• [SOURCE RECORDS]
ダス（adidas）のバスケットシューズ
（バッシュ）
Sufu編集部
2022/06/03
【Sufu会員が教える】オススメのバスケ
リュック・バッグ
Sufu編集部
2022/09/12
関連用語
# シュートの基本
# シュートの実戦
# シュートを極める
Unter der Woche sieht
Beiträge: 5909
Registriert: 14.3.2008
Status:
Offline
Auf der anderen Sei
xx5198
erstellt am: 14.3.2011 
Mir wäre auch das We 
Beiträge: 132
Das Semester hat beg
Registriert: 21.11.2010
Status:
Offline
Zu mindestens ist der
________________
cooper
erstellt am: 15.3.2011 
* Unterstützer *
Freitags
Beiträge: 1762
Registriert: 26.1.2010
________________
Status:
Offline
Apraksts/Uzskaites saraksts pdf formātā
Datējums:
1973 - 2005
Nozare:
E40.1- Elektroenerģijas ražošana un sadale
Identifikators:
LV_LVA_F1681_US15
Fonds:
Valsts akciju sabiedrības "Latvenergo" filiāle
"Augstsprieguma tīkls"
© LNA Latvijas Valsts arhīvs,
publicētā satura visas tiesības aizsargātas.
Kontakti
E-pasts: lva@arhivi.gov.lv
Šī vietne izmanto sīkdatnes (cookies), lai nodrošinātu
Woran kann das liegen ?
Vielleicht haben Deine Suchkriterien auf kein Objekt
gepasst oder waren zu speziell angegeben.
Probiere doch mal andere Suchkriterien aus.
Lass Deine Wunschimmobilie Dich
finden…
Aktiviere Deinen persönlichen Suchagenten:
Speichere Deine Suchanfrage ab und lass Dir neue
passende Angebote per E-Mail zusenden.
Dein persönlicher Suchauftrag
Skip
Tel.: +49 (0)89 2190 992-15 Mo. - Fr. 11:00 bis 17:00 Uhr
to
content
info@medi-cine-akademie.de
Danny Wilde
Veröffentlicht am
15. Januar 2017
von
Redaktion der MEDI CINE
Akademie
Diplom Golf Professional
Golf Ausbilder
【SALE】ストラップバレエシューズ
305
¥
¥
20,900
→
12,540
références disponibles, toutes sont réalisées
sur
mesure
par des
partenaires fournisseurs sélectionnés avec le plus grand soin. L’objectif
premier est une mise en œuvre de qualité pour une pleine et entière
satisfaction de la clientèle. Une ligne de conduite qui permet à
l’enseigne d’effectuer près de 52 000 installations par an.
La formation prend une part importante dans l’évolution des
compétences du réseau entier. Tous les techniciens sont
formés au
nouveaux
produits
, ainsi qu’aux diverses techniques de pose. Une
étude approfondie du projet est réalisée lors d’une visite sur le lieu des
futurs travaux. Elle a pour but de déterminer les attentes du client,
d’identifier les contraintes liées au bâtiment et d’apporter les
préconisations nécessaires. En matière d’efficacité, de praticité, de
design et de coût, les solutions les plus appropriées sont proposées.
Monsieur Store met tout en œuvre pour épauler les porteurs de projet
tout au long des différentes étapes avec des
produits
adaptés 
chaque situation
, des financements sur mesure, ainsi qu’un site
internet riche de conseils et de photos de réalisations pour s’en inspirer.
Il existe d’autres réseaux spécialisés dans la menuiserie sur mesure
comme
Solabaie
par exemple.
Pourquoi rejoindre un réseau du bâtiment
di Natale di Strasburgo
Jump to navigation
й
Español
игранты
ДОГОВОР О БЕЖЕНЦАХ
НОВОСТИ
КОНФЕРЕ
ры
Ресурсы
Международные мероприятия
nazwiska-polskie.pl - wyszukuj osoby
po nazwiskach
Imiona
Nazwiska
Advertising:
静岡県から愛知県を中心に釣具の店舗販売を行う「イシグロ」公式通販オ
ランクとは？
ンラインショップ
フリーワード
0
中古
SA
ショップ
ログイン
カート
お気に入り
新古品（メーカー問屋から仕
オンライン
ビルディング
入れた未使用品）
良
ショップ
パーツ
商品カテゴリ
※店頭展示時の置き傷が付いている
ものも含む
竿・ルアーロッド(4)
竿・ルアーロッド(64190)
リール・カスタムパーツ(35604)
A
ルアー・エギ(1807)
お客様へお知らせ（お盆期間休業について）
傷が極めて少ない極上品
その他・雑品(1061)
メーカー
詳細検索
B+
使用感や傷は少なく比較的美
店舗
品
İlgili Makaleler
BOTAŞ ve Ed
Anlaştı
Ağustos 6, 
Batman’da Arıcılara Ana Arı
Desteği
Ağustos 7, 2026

• [WHAT TO WORK ON] Write out the data again, exactly and in full.

• [EXERCISE ANSWER]
ダス（adidas）のバスケットシューズ
（バッシュ）
Sufu編集部
2022/06/03
【Sufu会員が教える】オススメのバスケ
リュック・バッグ
Sufu編集部
2022/09/12
関連用語
# シュートの基本
# シュートの実戦
# シュートを極める
Unter der Woche sieht
Beiträge: 5909
Registriert: 14.3.2008
Status:
Offline
Auf der anderen Sei
xx5198
erstellt am: 14.3.2011 
Mir wäre auch das We 
Beiträge: 132
Das Semester hat beg
Registriert: 21.11.2010
Status:
Offline
Zu mindestens ist der
________________
cooper
erstellt am: 15.3.2011 
* Unterstützer *
Freitags
Beiträge: 1762
Registriert: 26.1.2010
________________
Status:
Offline
Apraksts/Uzskaites saraksts pdf formātā
Datējums:
1973 - 2005
Nozare:
E40.1- Elektroenerģijas ražošana un sadale
Identifikators:
LV_LVA_F1681_US15
Fonds:
Valsts akciju sabiedrības "Latvenergo" filiāle
"Augstsprieguma tīkls"
© LNA Latvijas Valsts arhīvs,
publicētā satura visas tiesības aizsargātas.
Kontakti
E-pasts: lva@arhivi.gov.lv
Šī vietne izmanto sīkdatnes (cookies), lai nodrošinātu
Woran kann das liegen ?
Vielleicht haben Deine Suchkriterien auf kein Objekt
gepasst oder waren zu speziell angegeben.
Probiere doch mal andere Suchkriterien aus.
Lass Deine Wunschimmobilie Dich
finden…
Aktiviere Deinen persönlichen Suchagenten:
Speichere Deine Suchanfrage ab und lass Dir neue
passende Angebote per E-Mail zusenden.
Dein persönlicher Suchauftrag
Skip
Tel.: +49 (0)89 2190 992-15 Mo. - Fr. 11:00 bis 17:00 Uhr
to
content
info@medi-cine-akademie.de
Danny Wilde
Veröffentlicht am
15. Januar 2017
von
Redaktion der MEDI CINE
Akademie
Diplom Golf Professional
Golf Ausbilder
【SALE】ストラップバレエシューズ
305
¥
¥
20,900
→
12,540
références disponibles, toutes sont réalisées
sur
mesure
par des
partenaires fournisseurs sélectionnés avec le plus grand soin. L’objectif
premier est une mise en œuvre de qualité pour une pleine et entière
satisfaction de la clientèle. Une ligne de conduite qui permet à
l’enseigne d’effectuer près de 52 000 installations par an.
La formation prend une part importante dans l’évolution des
compétences du réseau entier. Tous les techniciens sont
formés au
nouveaux
produits
, ainsi qu’aux diverses techniques de pose. Une
étude approfondie du projet est réalisée lors d’une visite sur le lieu des
futurs travaux. Elle a pour but de déterminer les attentes du client,
d’identifier les contraintes liées au bâtiment et d’apporter les
préconisations nécessaires. En matière d’efficacité, de praticité, de
design et de coût, les solutions les plus appropriées sont proposées.
Monsieur Store met tout en œuvre pour épauler les porteurs de projet
tout au long des différentes étapes avec des
produits
adaptés 
chaque situation
, des financements sur mesure, ainsi qu’un site
internet riche de conseils et de photos de réalisations pour s’en inspirer.
Il existe d’autres réseaux spécialisés dans la menuiserie sur mesure
comme
Solabaie
par exemple.
Pourquoi rejoindre un réseau du bâtiment
di Natale di Strasburgo
Jump to navigation
й
Español
игранты
ДОГОВОР О БЕЖЕНЦАХ
НОВОСТИ
КОНФЕРЕ
ры
Ресурсы
Международные мероприятия
nazwiska-polskie.pl - wyszukuj osoby
po nazwiskach
Imiona
Nazwiska
Advertising:
静岡県から愛知県を中心に釣具の店舗販売を行う「イシグロ」公式通販オ
ランクとは？
ンラインショップ
フリーワード
0
中古
SA
ショップ
ログイン
カート
お気に入り
新古品（メーカー問屋から仕
オンライン
ビルディング
入れた未使用品）
良
ショップ
パーツ
商品カテゴリ
※店頭展示時の置き傷が付いている
ものも含む
竿・ルアーロッド(4)
竿・ルアーロッド(64190)
リール・カスタムパーツ(35604)
A
ルアー・エギ(1807)
お客様へお知らせ（お盆期間休業について）
傷が極めて少ない極上品
その他・雑品(1061)
メーカー
詳細検索
B+
使用感や傷は少なく比較的美
店舗
品
İlgili Makaleler
BOTAŞ ve Ed
Anlaştı
Ağustos 6, 
Batman’da Arıcılara Ana Arı
Desteği
Ağustos 7, 2026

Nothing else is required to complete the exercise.